The other thing I want to show you is R notebooks. So R notebooks is an rmarkdown document and if you've seen rmarkdown documents you know that's our web authoring tool for doing documents in R. The notebooks give you interactive code chunks and inline inputs and we're going to be using those today. So I just wanted to give you a heads up that that's in there because notebooks hasn't been officially released. It will be released in the next few weeks.
Live demo: connecting to Spark
So now that we've done the intros and the background on Spark I want to get to the real meat of the presentation which is actually using sparklyr and Spark and dplyr. So here what we're going to do is we're going to manipulate some data with dplyr and Spark using that Spark SQL API and we're going to do that on a local instance of Spark.

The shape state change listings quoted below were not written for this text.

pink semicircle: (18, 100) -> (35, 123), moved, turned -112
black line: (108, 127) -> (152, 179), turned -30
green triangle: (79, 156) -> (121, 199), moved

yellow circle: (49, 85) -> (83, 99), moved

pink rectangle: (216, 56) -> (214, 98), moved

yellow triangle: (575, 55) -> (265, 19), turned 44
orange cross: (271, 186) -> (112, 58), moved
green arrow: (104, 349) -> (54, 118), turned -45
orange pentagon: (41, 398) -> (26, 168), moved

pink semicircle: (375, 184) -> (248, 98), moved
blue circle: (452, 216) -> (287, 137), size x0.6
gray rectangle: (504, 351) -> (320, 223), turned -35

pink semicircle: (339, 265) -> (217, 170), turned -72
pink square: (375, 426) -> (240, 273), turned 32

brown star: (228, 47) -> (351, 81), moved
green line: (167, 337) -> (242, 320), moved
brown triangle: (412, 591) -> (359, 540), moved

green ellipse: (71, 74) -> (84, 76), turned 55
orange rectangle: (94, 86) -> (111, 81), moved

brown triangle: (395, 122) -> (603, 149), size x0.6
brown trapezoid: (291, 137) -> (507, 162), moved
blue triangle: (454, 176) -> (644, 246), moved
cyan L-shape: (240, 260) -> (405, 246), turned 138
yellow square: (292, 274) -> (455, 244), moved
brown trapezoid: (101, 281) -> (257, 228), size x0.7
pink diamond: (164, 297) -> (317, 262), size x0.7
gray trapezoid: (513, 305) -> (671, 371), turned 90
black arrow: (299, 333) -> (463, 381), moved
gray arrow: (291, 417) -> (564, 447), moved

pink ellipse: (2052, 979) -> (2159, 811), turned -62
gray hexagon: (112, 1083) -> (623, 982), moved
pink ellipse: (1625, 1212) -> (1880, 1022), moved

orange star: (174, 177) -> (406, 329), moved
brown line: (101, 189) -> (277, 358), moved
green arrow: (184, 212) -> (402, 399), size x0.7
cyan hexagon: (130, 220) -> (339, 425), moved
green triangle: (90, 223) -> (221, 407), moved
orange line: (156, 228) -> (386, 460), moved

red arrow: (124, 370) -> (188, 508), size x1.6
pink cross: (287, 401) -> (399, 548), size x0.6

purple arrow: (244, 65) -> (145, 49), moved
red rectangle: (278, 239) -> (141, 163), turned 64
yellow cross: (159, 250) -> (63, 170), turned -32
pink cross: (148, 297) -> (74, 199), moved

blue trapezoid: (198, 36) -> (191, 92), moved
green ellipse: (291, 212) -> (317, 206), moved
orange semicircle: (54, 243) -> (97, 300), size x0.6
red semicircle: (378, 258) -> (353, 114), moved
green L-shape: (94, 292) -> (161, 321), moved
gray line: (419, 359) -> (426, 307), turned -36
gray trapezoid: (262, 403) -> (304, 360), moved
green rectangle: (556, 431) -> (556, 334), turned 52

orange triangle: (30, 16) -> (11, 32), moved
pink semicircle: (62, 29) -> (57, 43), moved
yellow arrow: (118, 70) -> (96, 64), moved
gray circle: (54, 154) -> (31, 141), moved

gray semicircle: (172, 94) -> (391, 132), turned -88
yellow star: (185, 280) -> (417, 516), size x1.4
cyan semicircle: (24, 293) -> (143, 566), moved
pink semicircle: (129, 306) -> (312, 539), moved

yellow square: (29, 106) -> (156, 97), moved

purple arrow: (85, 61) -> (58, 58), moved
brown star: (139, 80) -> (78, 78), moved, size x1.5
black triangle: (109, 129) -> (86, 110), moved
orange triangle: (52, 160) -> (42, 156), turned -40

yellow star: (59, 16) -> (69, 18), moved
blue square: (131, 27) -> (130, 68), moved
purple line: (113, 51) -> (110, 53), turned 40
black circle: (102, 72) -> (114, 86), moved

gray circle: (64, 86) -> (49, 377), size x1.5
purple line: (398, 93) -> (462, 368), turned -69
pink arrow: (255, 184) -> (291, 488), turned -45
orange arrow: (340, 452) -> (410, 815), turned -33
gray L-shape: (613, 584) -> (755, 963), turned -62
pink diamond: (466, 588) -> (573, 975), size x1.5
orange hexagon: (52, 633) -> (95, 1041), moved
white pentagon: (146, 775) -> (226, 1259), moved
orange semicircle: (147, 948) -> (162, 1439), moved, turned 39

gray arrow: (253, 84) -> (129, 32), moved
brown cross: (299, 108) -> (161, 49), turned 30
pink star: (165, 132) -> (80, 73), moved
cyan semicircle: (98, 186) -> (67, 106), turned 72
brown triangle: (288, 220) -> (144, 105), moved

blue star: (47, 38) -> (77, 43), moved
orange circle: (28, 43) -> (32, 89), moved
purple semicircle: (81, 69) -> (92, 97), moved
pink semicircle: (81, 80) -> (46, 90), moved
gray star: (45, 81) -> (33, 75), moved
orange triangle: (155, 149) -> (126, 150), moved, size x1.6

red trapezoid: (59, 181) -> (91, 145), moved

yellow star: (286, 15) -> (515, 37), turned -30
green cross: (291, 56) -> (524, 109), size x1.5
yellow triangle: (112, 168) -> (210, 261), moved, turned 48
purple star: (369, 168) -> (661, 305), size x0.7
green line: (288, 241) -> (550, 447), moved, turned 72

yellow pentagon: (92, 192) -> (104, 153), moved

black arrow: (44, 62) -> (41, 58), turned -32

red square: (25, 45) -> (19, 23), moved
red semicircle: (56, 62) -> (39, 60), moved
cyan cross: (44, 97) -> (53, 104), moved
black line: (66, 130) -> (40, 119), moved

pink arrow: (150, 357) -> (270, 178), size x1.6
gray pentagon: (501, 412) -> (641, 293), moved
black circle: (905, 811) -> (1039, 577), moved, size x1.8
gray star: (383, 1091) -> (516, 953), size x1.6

So this is the RStudio server version of our product. You can see that because I'm in a web browser and this is the professional version of the product and you know that it's professional because I have multiple versions of R here and I also have multiple sessions that I can support here as well.
Alright so what I want to show to you today is this new Spark tab that's been added to the IDE. If I do a new connection I can say I'm going to connect to local so this is just going to be local to my machine. I'm not connecting to a Hadoop cluster here, I'm just keeping it right on my local machine. I'm going to go ahead and use dplyr. I'm going to choose Spark 162 which is the default and Hadoop 2.6. So these are dependencies that are required to run Spark.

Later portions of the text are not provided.